How Speculative Decoding Works

Speculative decoding follows this process:
  1. Draft Phase: A lightweight draft model quickly generates multiple candidate tokens
  2. Verification Phase: The target model verifies these candidates in parallel
  3. Acceptance: Verified tokens are accepted, rejected tokens trigger re-generation
This approach is faster because:
  • The draft model is much smaller and faster than the target
  • Verification is more efficient than token-by-token generation
  • Multiple tokens can be verified in a single forward pass

Quick Start with EAGLE

For models with MTP (Medusa-style) layers (e.g., GLM-4.7, DeepSeek-V3/R1), simply add these flags:
--sglang-speculative-algorithm EAGLE
--sglang-speculative-num-steps 3
--sglang-speculative-eagle-topk 1
--sglang-speculative-num-draft-tokens 4

Using a Separate Draft Model

If you want to use a separately trained draft model (e.g., trained with SpecForge), also set:
--sglang-speculative-draft-model-path /your/draft/model/path
For detailed parameter meanings and configuration options, see SGLang’s speculative decoding documentation.

Configuration Parameters

Here are the key parameters for configuring speculative decoding:
ParameterDescriptionDefault
--sglang-speculative-algorithmAlgorithm to use (e.g., EAGLE, Medusa)None
--sglang-speculative-num-stepsNumber of speculative steps3
--sglang-speculative-eagle-topkTop-k value for EAGLE1
--sglang-speculative-num-draft-tokensNumber of draft tokens to generate4
--sglang-speculative-draft-model-pathPath to external draft modelNone

Online SFT for the Draft Model

A key challenge in RL with speculative decoding is distribution drift: as RL training progresses, the sampling distributions of the draft and target models diverge. This causes:
  • Fewer draft tokens pass verification
  • Reduced speedup or even negative returns
  • Wasted computation on rejected drafts

The Solution: Online MTP Training

Slime supports online training of MTP layers during RL, updating the draft model in sync with the target model to maintain sampling speed. This approach is detailed in this blog post.

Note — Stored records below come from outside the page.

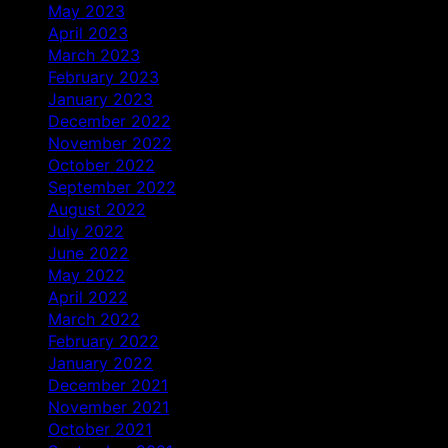
May 2023
April 2023
March 2023
February 2023
January 2023
December 2022
November 2022
October 2022
September 2022
August 2022
July 2022
June 2022
May 2022
April 2022
March 2022
February 2022
January 2022
December 2021
November 2021
October 2021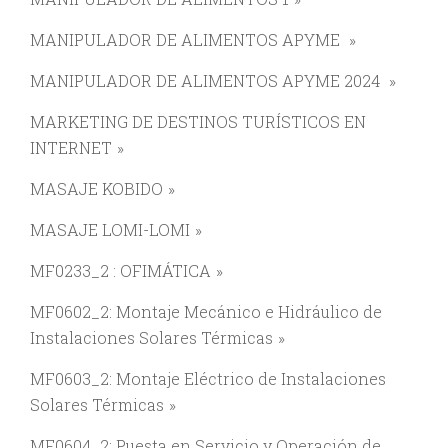
MANIPULADOR DE ALIMENTOS APYME
MANIPULADOR DE ALIMENTOS APYME 2024
MARKETING DE DESTINOS TURÍSTICOS EN
INTERNET
MASAJE KOBIDO
MASAJE LOMI-LOMI
MF0233_2 : OFIMÁTICA
MF0602_2: Montaje Mecánico e Hidráulico de
Instalaciones Solares Térmicas
MF0603_2: Montaje Eléctrico de Instalaciones
Solares Térmicas
MF0604_2: Puesta en Servicio y Operación de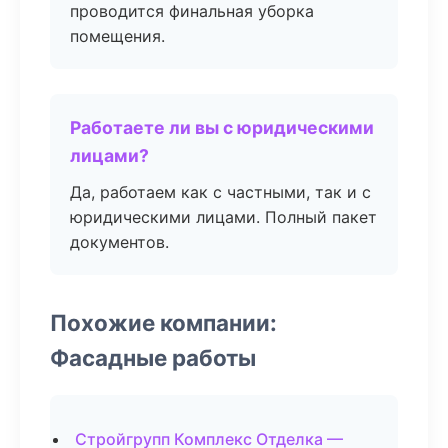
проводится финальная уборка
помещения.
Работаете ли вы с юридическими
лицами?
Да, работаем как с частными, так и с
юридическими лицами. Полный пакет
документов.
Похожие компании:
Фасадные работы
Стройгрупп Комплекс Отделка —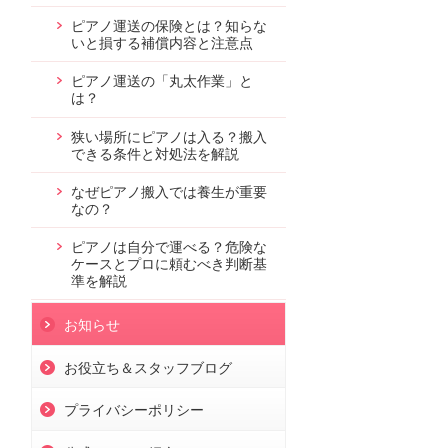
ピアノ運送の保険とは？知らな
いと損する補償内容と注意点
ピアノ運送の「丸太作業」と
は？
狭い場所にピアノは入る？搬入
できる条件と対処法を解説
なぜピアノ搬入では養生が重要
なの？
ピアノは自分で運べる？危険な
ケースとプロに頼むべき判断基
準を解説
お知らせ
お役立ち＆スタッフブログ
プライバシーポリシー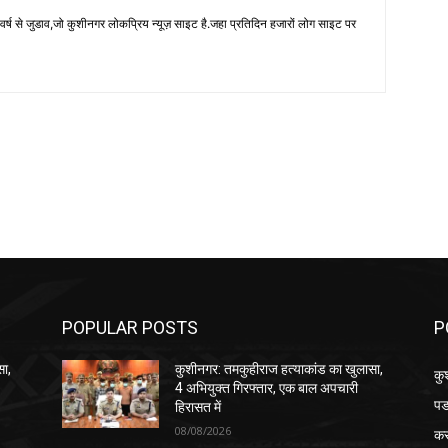
 से जुडाव,जो कुशीनगर लोकप्रिय न्यूज़ साइट है.जहा प्रतिदिन हजारों लोग साइट पर
POPULAR POSTS
P
सा,
कुशीनगर: तमकुहीराज हत्याकांड का खुलासा,
कु
4 अभियुक्त गिरफ्तार, एक बाल अपचारी
पड
हिरासत में
08/08/2026
क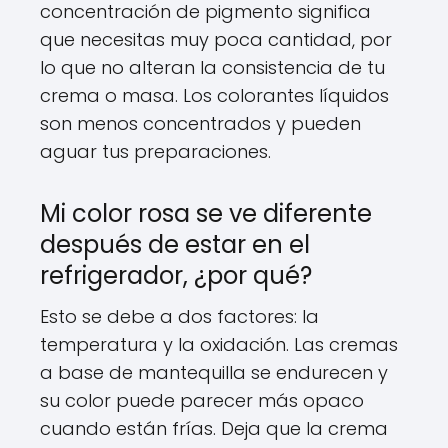
concentración de pigmento significa
que necesitas muy poca cantidad, por
lo que no alteran la consistencia de tu
crema o masa. Los colorantes líquidos
son menos concentrados y pueden
aguar tus preparaciones.
Mi color rosa se ve diferente
después de estar en el
refrigerador, ¿por qué?
Esto se debe a dos factores: la
temperatura y la oxidación. Las cremas
a base de mantequilla se endurecen y
su color puede parecer más opaco
cuando están frías. Deja que la crema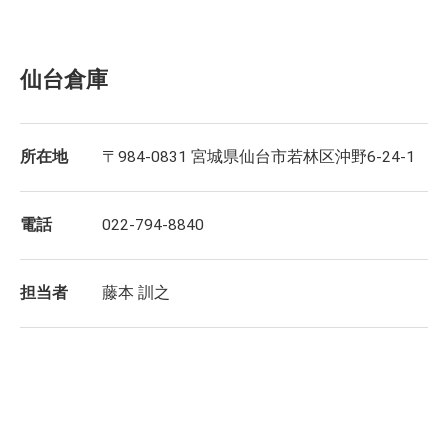
仙台倉庫
所在地
〒984-0831 宮城県仙台市若林区沖野6-24-1
電話
022-794-8840
担当者
藤本 訓之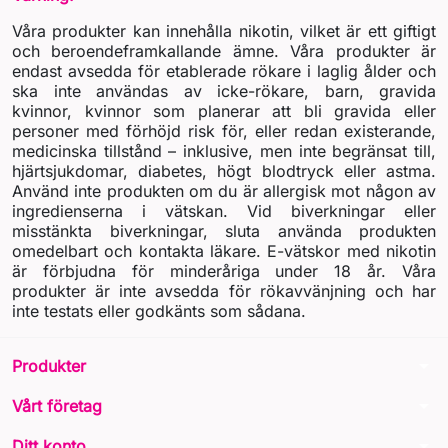
Våra produkter kan innehålla nikotin, vilket är ett giftigt
och beroendeframkallande ämne. Våra produkter är
endast avsedda för etablerade rökare i laglig ålder och
ska inte användas av icke-rökare, barn, gravida
kvinnor, kvinnor som planerar att bli gravida eller
personer med förhöjd risk för, eller redan existerande,
medicinska tillstånd – inklusive, men inte begränsat till,
hjärtsjukdomar, diabetes, högt blodtryck eller astma.
Använd inte produkten om du är allergisk mot någon av
ingredienserna i vätskan. Vid biverkningar eller
misstänkta biverkningar, sluta använda produkten
omedelbart och kontakta läkare. E-vätskor med nikotin
är förbjudna för minderåriga under 18 år. Våra
produkter är inte avsedda för rökavvänjning och har
inte testats eller godkänts som sådana.
arrow_drop_down
Produkter
arrow_drop_down
Vårt företag
arrow_drop_down
Ditt konto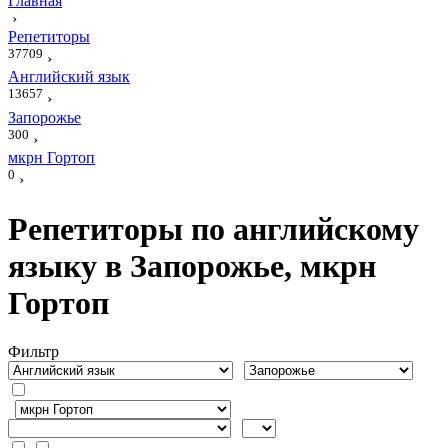
Главная
›
Репетиторы
37709
›
Английский язык
13657
›
Запорожье
300
›
мкрн Гортоп
0
›
Репетиторы по английскому
языку в Запорожье, мкрн
Гортоп
Фильтр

Enabling Online MTP Training

Add these flags to your training configuration:
--mtp-num-layers 1
--enable-mtp-training
--mtp-loss-scaling-factor 0.2
This requires a torch_dist checkpoint with MTP weights. You need to add --mtp-num-layers 1 during checkpoint conversion from HuggingFace to torch_dist format.

How It Works

During training:
  1. Forward Pass: Both target model and MTP layers process the input
  2. Loss Computation: MTP loss is computed with scaling factor mtp-loss-scaling-factor
  3. Backward Pass: Gradients flow through both target and MTP layers
  4. Weight Update: Both models are updated simultaneously
  5. Inference: Updated MTP layers are used immediately for next rollout
This keeps the draft model aligned with the evolving target model, maintaining high acceptance rates throughout training.

Example Configuration

Here’s a complete example for training with speculative decoding:
MODEL_ARGS=(
  --model-type deepseek-v3
  --num-layers 61
  --hidden-size 7168
  --num-attention-heads 128
  --mtp-num-layers 1  # Enable MTP layers
)

SGLANG_ARGS=(
  # Speculative decoding config
  --sglang-speculative-algorithm EAGLE
  --sglang-speculative-num-steps 3
  --sglang-speculative-eagle-topk 1
  --sglang-speculative-num-draft-tokens 4
  
  # Rollout config
  --rollout-num-gpus-per-engine 2
  --sglang-mem-fraction-static 0.7
)

TRAINING_ARGS=(
  # Enable online MTP training
  --enable-mtp-training
  --mtp-loss-scaling-factor 0.2
)

ray job submit --address="http://127.0.0.1:8265" \
  -- python3 train.py \
  ${MODEL_ARGS[@]} \
  ${SGLANG_ARGS[@]} \
  ${TRAINING_ARGS[@]}

Checkpoint Conversion with MTP

When converting checkpoints from HuggingFace to torch_dist format, include MTP layers:
source scripts/models/deepseek-v3.sh

PYTHONPATH=/root/Megatron-LM python tools/convert_hf_to_torch_dist.py \
  ${MODEL_ARGS[@]} \
  --mtp-num-layers 1 \
  --hf-checkpoint /path/to/deepseek-v3 \
  --save /path/to/deepseek-v3_torch_dist
Without --mtp-num-layers 1 during conversion, the checkpoint will not contain MTP weights and online training will fail.

Performance Benefits

Speculative decoding with online MTP training can provide significant speedups:

2-3x Throughput

Typical speedup for large models with well-tuned draft models

Maintained Speedup

Online training prevents degradation over the course of RL training

No Quality Loss

Speculative decoding is mathematically equivalent to standard sampling

Monitoring Acceptance Rates

Monitor these metrics to ensure speculative decoding is effective:

Acceptance Rate

The percentage of draft tokens accepted by the target model:
acceptance_rate = accepted_tokens / total_draft_tokens
Target: >70% for good performance

Effective Speedup

The actual speedup considering draft cost and acceptance rate:
effective_speedup = (accepted_tokens * target_cost) / 
                    (draft_tokens * draft_cost + verify_cost)
Target: >2.0x for large models

Distribution Drift

KL divergence between draft and target distributions:
kl_drift = KL(p_target || p_draft)
Without online training, this typically increases over time. Online MTP training keeps it stable.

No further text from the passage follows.